おっさん「塗料の種類と性質はだいたい以上の通りだが、だからといってエナメル塗料やアクリル塗料の上にラッカー塗料が重ね塗りできないというわけではないぞ」
モエたん「ええ〜〜〜っ!でも一般的にはやってはいけないっていわれてるじゃない!!」
おっさん「温いな。確かに筆塗りでは難しいがスプレーやエアブラシなら簡単にできる。塗装してすぐ乾くように塗装すればまったく問題ない。ただし失敗した場合、下地の塗料が溶け出して塗装をやり直さなくてはならなくなるというリスクは負うがな」
モエたん「あまり初心者にはお勧めできないわね」
おっさん「確かに。すぐに乾くように薄く吹くことができる技術がないとやるべきではない。

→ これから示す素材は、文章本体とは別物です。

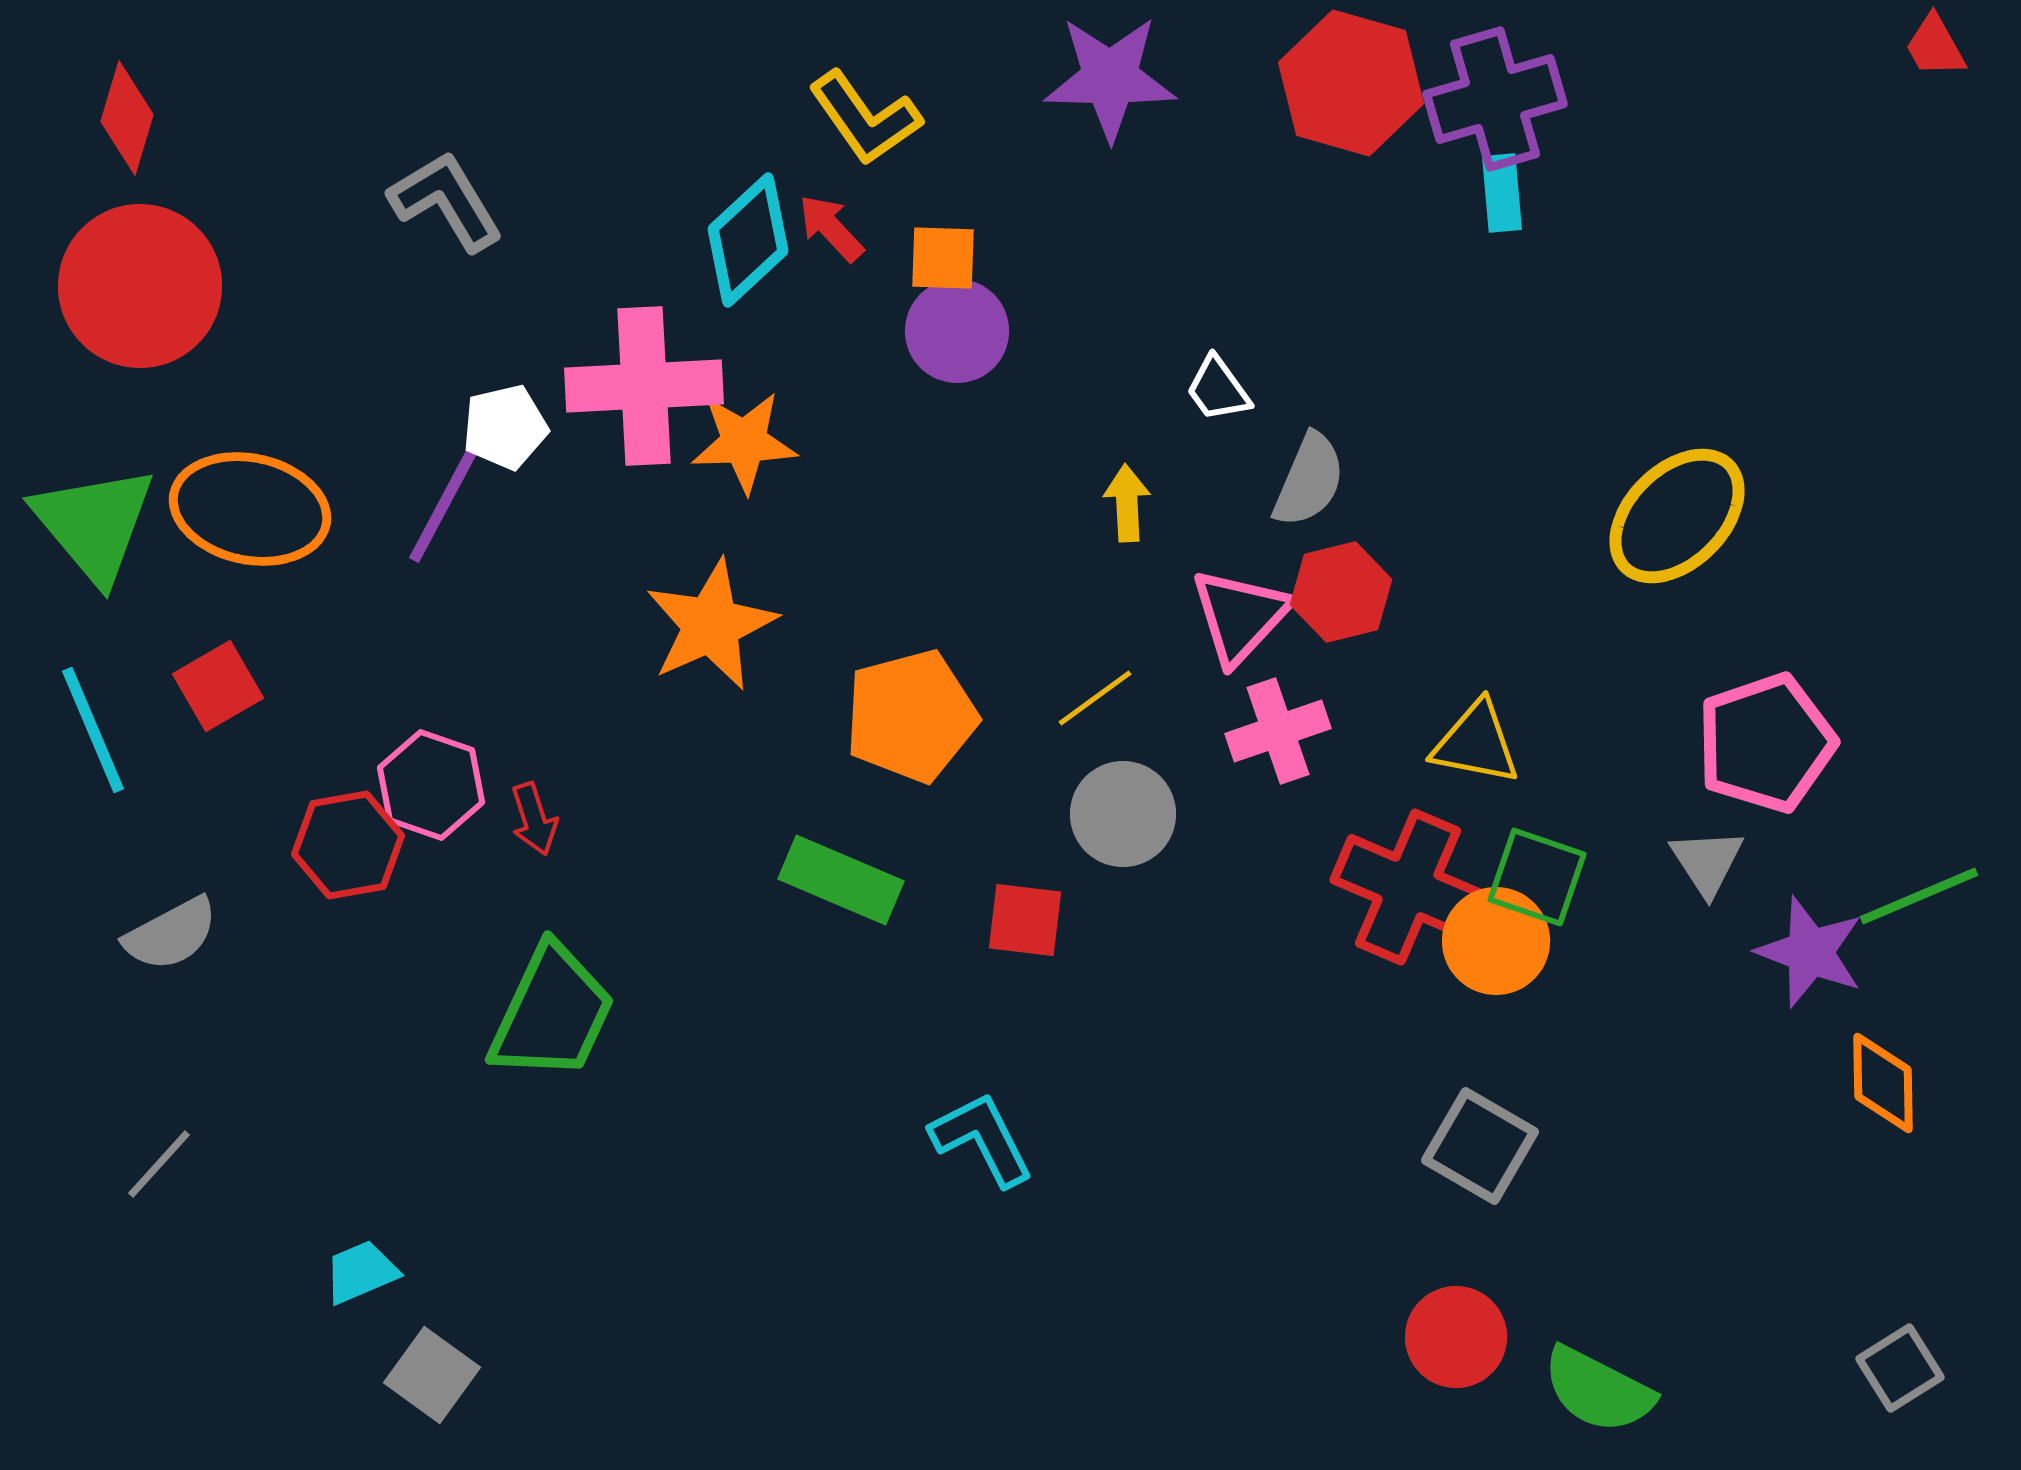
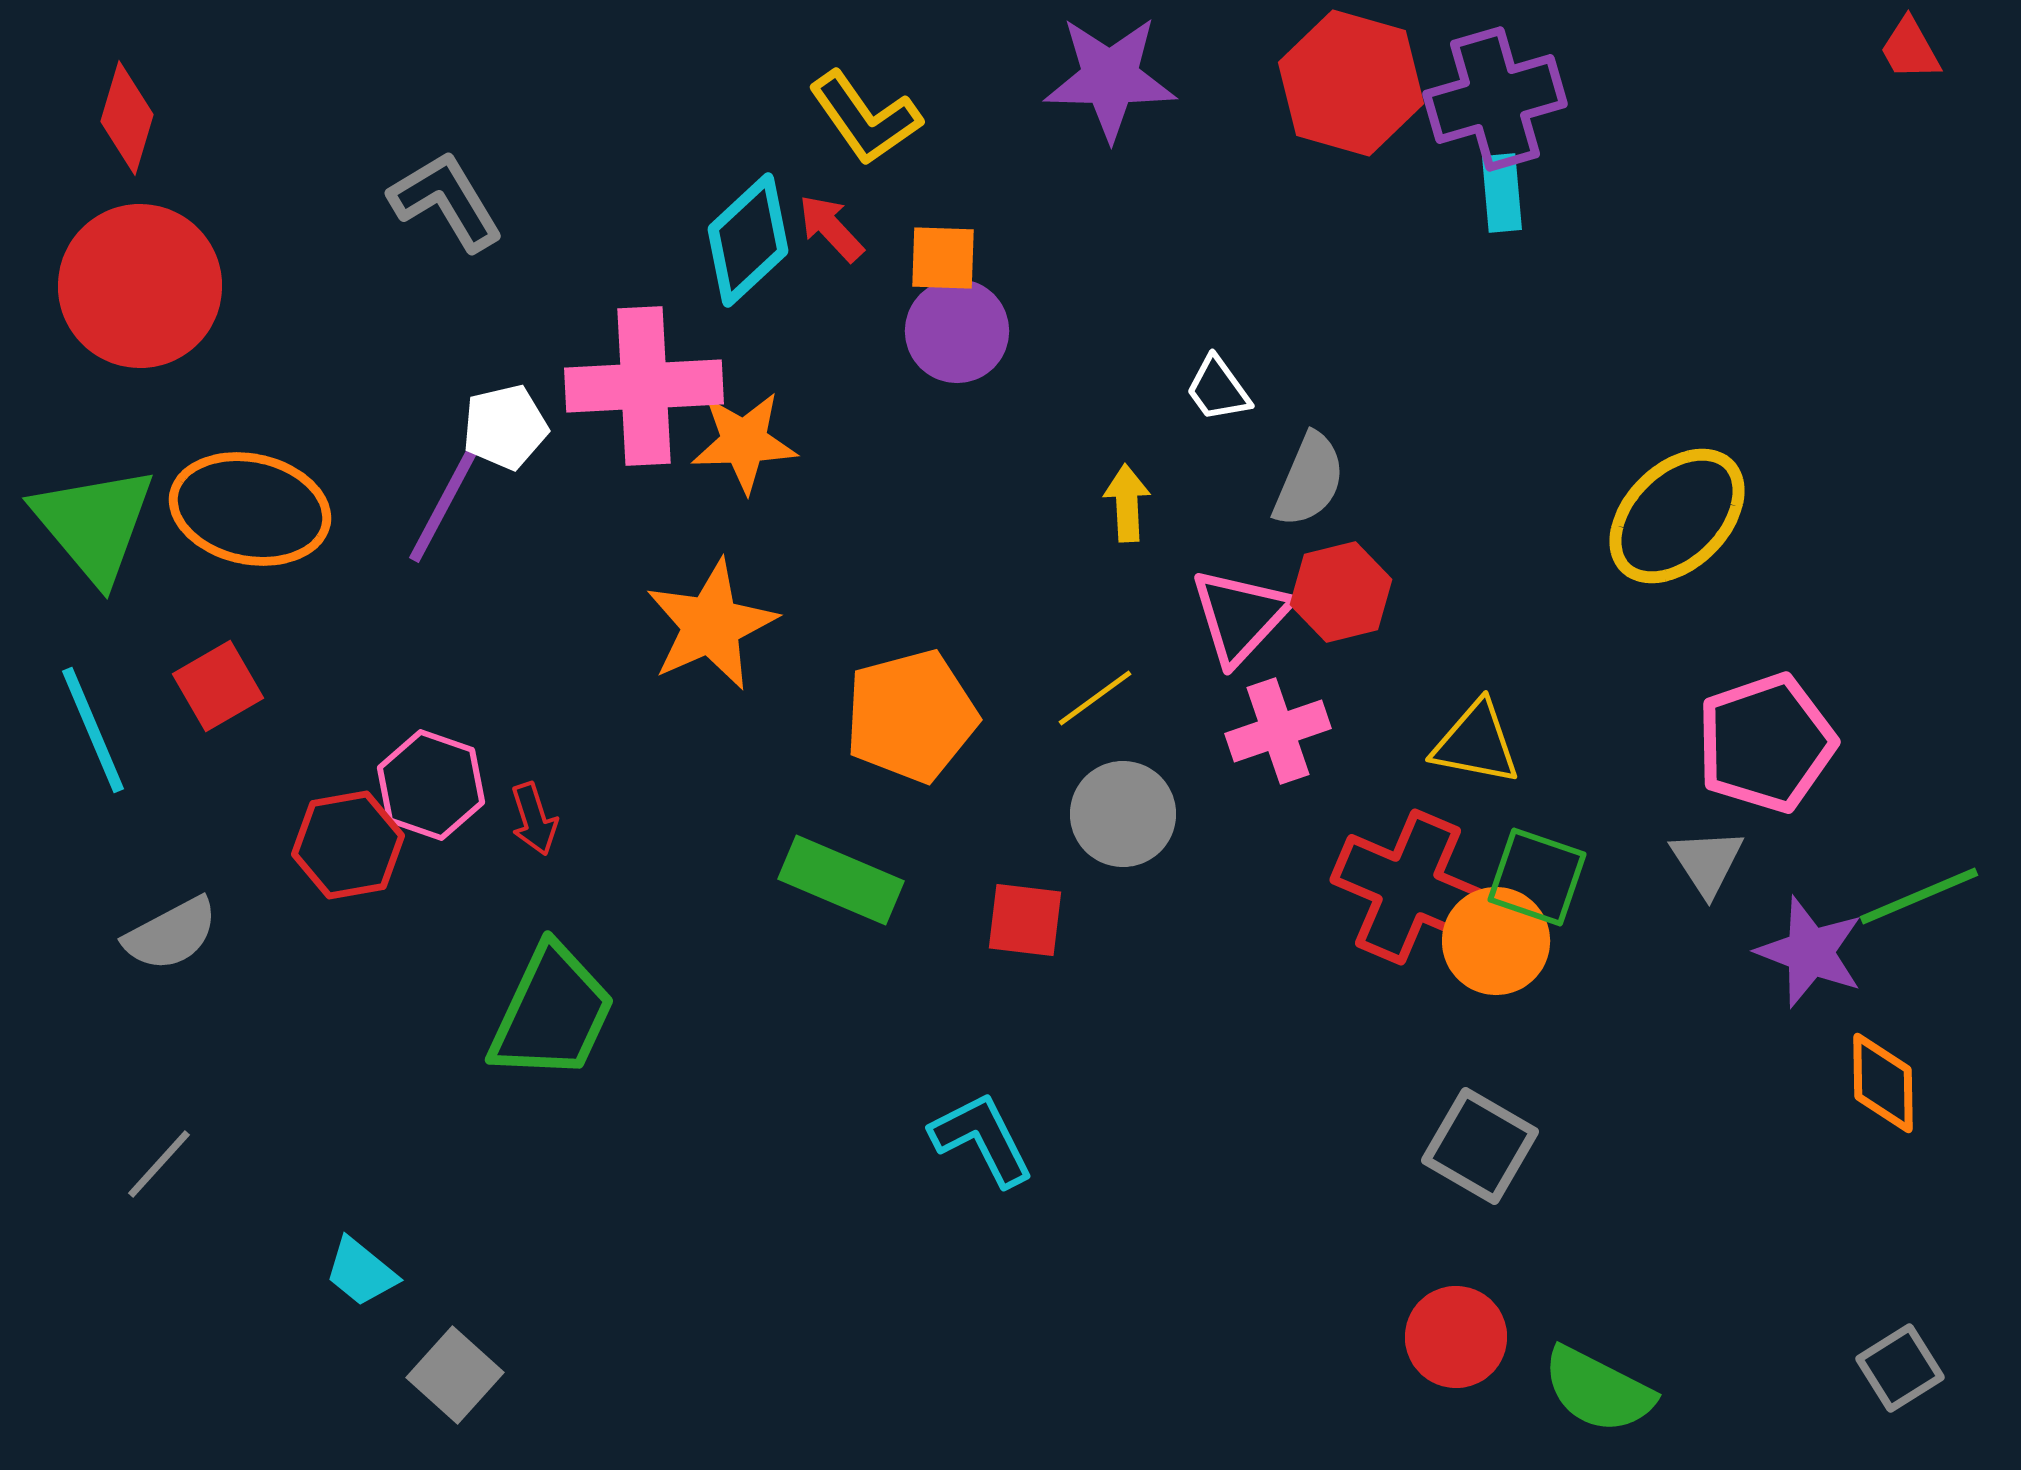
red trapezoid at (1935, 46): moved 25 px left, 3 px down
cyan trapezoid at (361, 1272): rotated 118 degrees counterclockwise
gray square at (432, 1375): moved 23 px right; rotated 6 degrees clockwise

ただこれができるとアクリル塗料などで塗装した上にラッカー塗料でトップコートを塗装でき、これにより他の種類の塗料の、ラッカー塗料に比べて塗膜が弱いという弱点を克服できる。エナメル塗料で墨入れやウェザリングを行う際の保護措置としても有効だ」

塗膜の厚さとスケール感

「モエたん、実物の塗膜が1ミリの場合、それを72分の1で再現すると塗膜の厚さはどれくらいになる?」
「72分の1ミリ!」
「では塗膜を72分の1ミリ程度に塗装することはできる?」
「無理〜〜〜。少なくとも私には」
「うむ。私にも無理だ。だが塗膜は薄くした方が良いとは教えたね。その理由は言えるかな?」
「『塗膜が厚くなると、その厚ぼったさからスケール感を失い、また繊細なモールドは埋めてしまいかねない』から?」
「概ねその通り。厚い塗膜は模型をいかにも玩具っぽくしてしまうからね。玩具を玩具に見せないというのがモデラーの技術というもの。そのためには透けない下地、薄い塗膜が大切ということ。しかし、これは何だい…。何という厚ぼったい塗膜…」
「世に流行の『黒立ち上げのMAX塗り』というものをやってみたの。でも、上塗りの塗料がなかなか発色しなくて。」
「隠蔽力の低い塗料を暗い色の上に直に塗るから…。隠蔽力の低い塗料でこういう濃いグラデーションをかけるときは明るいグレーや白などで段階的に下地を作ってから上塗りを塗装した方がいい。その方がトータルでの塗膜を薄くして、なおかつ鮮やかに発色させることが可能になるから。世にいうところの『白立ち上げのMAX塗り』に近いかな。もともとああいう塗装法はクリアカラー専用というわけではない」

 塗装には僅かながらですが、傷やモールドを埋めてしまう効果があります。
 そのため塗料をあまり厚く塗ると、エッジが甘くなったりモールドが埋まったりして、模型の仕上がりは全体的に「だるく」なってしまいます。
 いわゆる「ソリッドでシャープ」な仕上がりを得るためには、塗膜はできるだけ薄い方が望ましいのです。サーフェーサーに対しても同じことがいえます。
 また塗膜が厚くなると、塗料の乾燥にも時間がかかることになります。
 これは特に水溶性アクリル塗料で顕著で、厚く塗ると塗料の表面だけ乾いて内側はずっと生乾きのままという事態が発生することがあります。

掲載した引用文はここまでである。